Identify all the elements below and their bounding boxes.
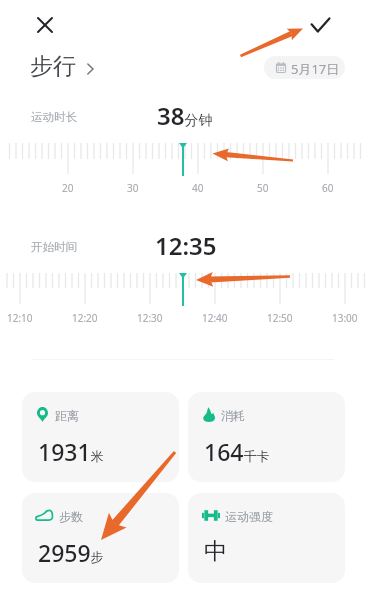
button[interactable]: 步数	[22, 493, 179, 583]
staticText: 运动时长	[31, 110, 77, 124]
staticText: 20	[62, 181, 74, 195]
button[interactable]: 5月17日	[264, 56, 345, 79]
staticText: 12:30	[137, 311, 163, 325]
staticText: 40	[192, 181, 204, 195]
staticText: 12:35	[155, 229, 217, 262]
button[interactable]: Adjust value	[0, 273, 368, 309]
button[interactable]: Confirm	[304, 9, 336, 41]
staticText: 50	[257, 181, 269, 195]
button[interactable]: 距离	[22, 392, 179, 482]
staticText: 步数	[59, 509, 83, 524]
staticText: 1931米	[38, 436, 104, 467]
staticText: 13:00	[332, 311, 358, 325]
button[interactable]: Adjust value	[0, 143, 368, 179]
staticText: 步行	[30, 52, 76, 81]
staticText: 开始时间	[31, 240, 77, 254]
staticText: 消耗	[221, 408, 245, 423]
button[interactable]: 消耗	[188, 392, 345, 482]
staticText: 12:10	[7, 311, 33, 325]
button[interactable]: Close	[29, 9, 61, 41]
staticText: 5月17日	[291, 60, 340, 78]
staticText: 30	[127, 181, 139, 195]
staticText: 12:40	[202, 311, 228, 325]
staticText: 60	[322, 181, 334, 195]
staticText: 中	[204, 537, 227, 566]
staticText: 38分钟	[157, 99, 213, 132]
staticText: 12:50	[267, 311, 293, 325]
staticText: 12:20	[72, 311, 98, 325]
staticText: 2959步	[38, 537, 104, 568]
staticText: 运动强度	[225, 509, 273, 524]
staticText: 164千卡	[204, 436, 270, 467]
button[interactable]: 运动强度	[188, 493, 345, 583]
staticText: 距离	[55, 408, 79, 423]
button[interactable]: 步行	[30, 52, 94, 81]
• • • • • • •
Your instructions: Write every entry out again exactly, images omitted.

Written solution:
Identify all the elements below and their bounding boxes.
button[interactable]: 步数	[22, 493, 179, 583]
staticText: 运动时长	[31, 110, 77, 124]
staticText: 20	[62, 181, 74, 195]
button[interactable]: 5月17日	[264, 56, 345, 79]
staticText: 12:30	[137, 311, 163, 325]
staticText: 40	[192, 181, 204, 195]
staticText: 12:35	[155, 229, 217, 262]
button[interactable]: Adjust value	[0, 273, 368, 309]
button[interactable]: Confirm	[304, 9, 336, 41]
staticText: 50	[257, 181, 269, 195]
button[interactable]: 距离	[22, 392, 179, 482]
staticText: 步数	[59, 509, 83, 524]
staticText: 1931米	[38, 436, 104, 467]
staticText: 13:00	[332, 311, 358, 325]
button[interactable]: Adjust value	[0, 143, 368, 179]
staticText: 步行	[30, 52, 76, 81]
staticText: 开始时间	[31, 240, 77, 254]
staticText: 消耗	[221, 408, 245, 423]
button[interactable]: 消耗	[188, 392, 345, 482]
staticText: 12:10	[7, 311, 33, 325]
button[interactable]: Close	[29, 9, 61, 41]
staticText: 5月17日	[291, 60, 340, 78]
staticText: 30	[127, 181, 139, 195]
staticText: 12:40	[202, 311, 228, 325]
staticText: 60	[322, 181, 334, 195]
staticText: 中	[204, 537, 227, 566]
staticText: 38分钟	[157, 99, 213, 132]
staticText: 12:50	[267, 311, 293, 325]
staticText: 12:20	[72, 311, 98, 325]
staticText: 2959步	[38, 537, 104, 568]
staticText: 运动强度	[225, 509, 273, 524]
staticText: 164千卡	[204, 436, 270, 467]
button[interactable]: 运动强度	[188, 493, 345, 583]
staticText: 距离	[55, 408, 79, 423]
button[interactable]: 步行	[30, 52, 94, 81]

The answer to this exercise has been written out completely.